Spinach in My Teeth
I looked like a zombie. No, scratch that — zombies at least had the excuse of being undead. I was just seventeen, running on three hours of sleep and an iced coffee that had stopped being cold two hours ago.
"You've got spinach in your teeth," Mia said, barely looking up from her phone.
I froze. Mia Chen, sophomore goddess, captain of the padel team, was talking to me. Actually talking to me. And I had spinach in my teeth.
I'd been working at my dad's restaurant since sixth grade, busing tables while everyone else was at parties or practice or literally anywhere that wasn't smelling like garlic and disappointment. But someone had to do it. Someone always had to do it.
"Thanks," I mumbled, reaching for a napkin.
She watched me, almost amused. "You wear that hat every day. Is it, like, your thing?"
My hand went to my beanie automatically. I never took it off. Underneath was the truth: my hair was a mess because I hadn't figured out who I was supposed to be yet, and covering it up felt easier than explaining.
"It's comfortable," I said.
"Whatever." She adjusted her own perfect ponytail. "Hey, you play padel?"
"What?"
"Padel. The sport. We need a fourth for mixed doubles tomorrow. Jake bailed, obviously."
Jake was her boyfriend. Or had been, until last week when everyone's Instagram stories simultaneously revealed he'd been cheating with half the debate team.
"I've literally never held a racquet in my life," I admitted.
"Perfect." She actually smiled. "Neither has anyone else on the JV team. You're in."
"I'm working tomorrow—"
"Skip it." She stood up, leaving cash on the table. "Live a little, zombie boy."
I watched her walk away. Then I looked at the spinach stuck to my napkin, green and ridiculous and honest.
My dad came out of the kitchen, looking exhausted. His shoulders were permanently hunched now, like he was carrying something heavy. Like he was bearing the weight of everything he couldn't give me.
"You okay, Marcus?"
"Yeah." I pulled off my hat. "Actually, I think I might need tomorrow off."

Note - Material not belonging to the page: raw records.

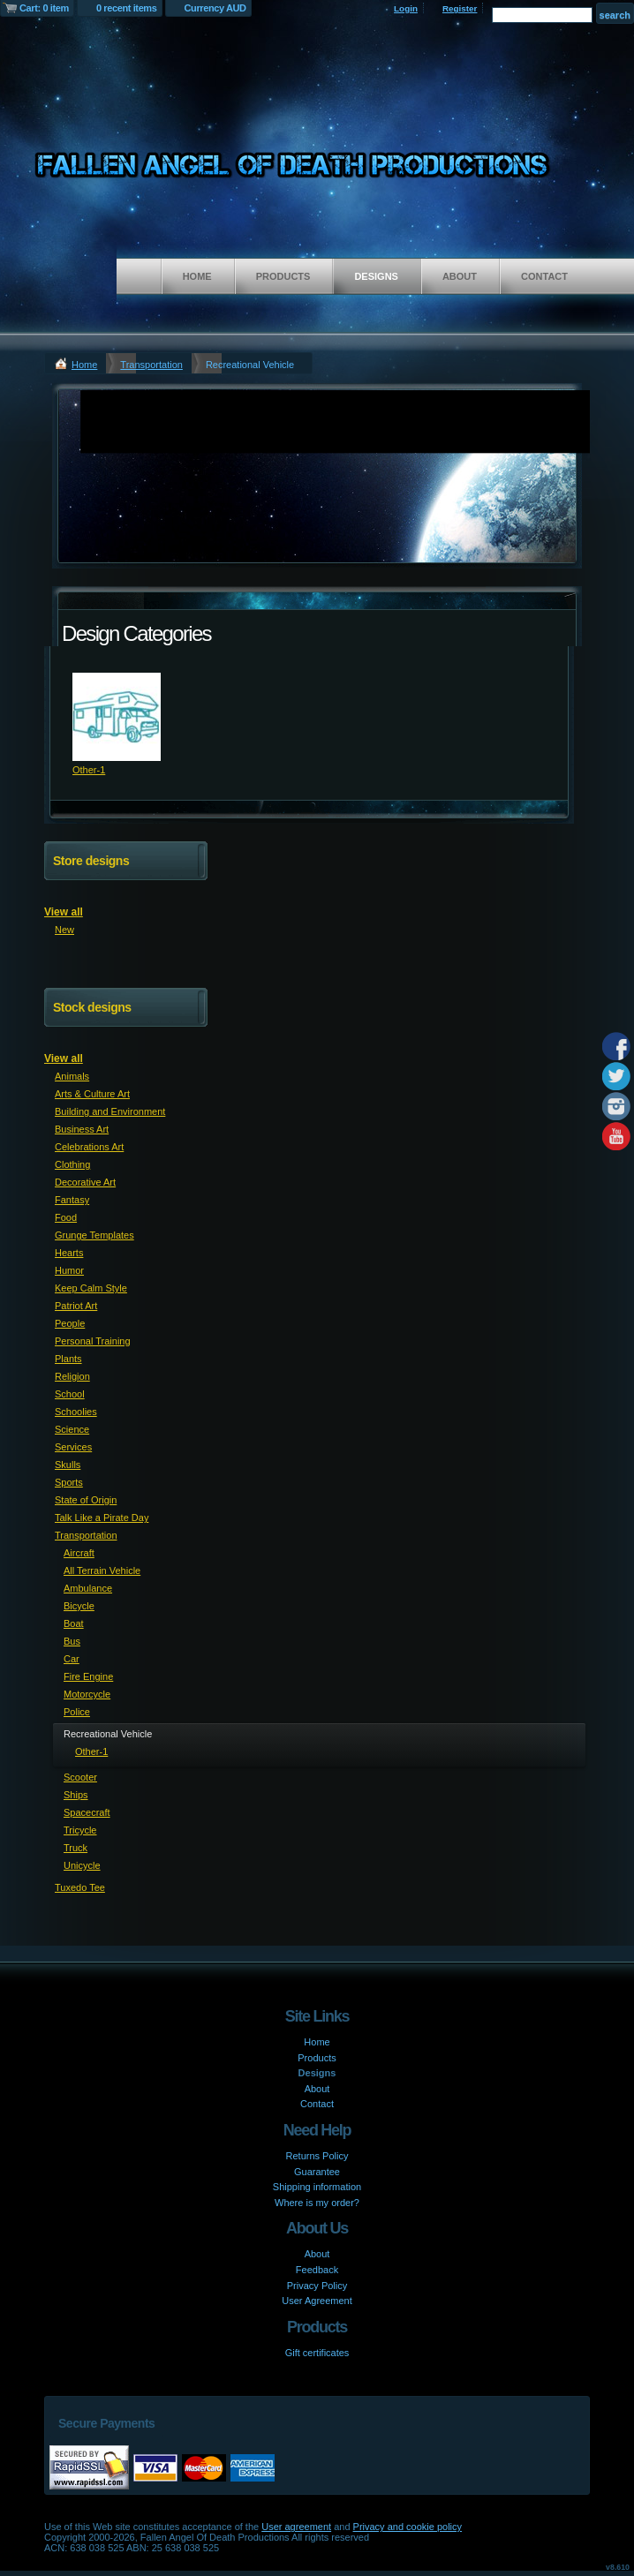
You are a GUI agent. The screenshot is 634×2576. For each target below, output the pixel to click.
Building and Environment (110, 1111)
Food (66, 1217)
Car (71, 1658)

He nodded like he understood. Like he'd been seventeen once too, before life became something you endured instead of lived.
"Go," he said. "Before you change your mind."
The bear cub mascot head from the elementary school down the street sat on a shelf, watching me. Stupid thing. But tomorrow, I'd show up without spinach in my teeth, without the hat, without the excuses. Maybe I'd be terrible at padel. Probably would. But for once, I'd be there — really there — instead of just walking through it like the living dead.
Mia was right. It was time to live a little.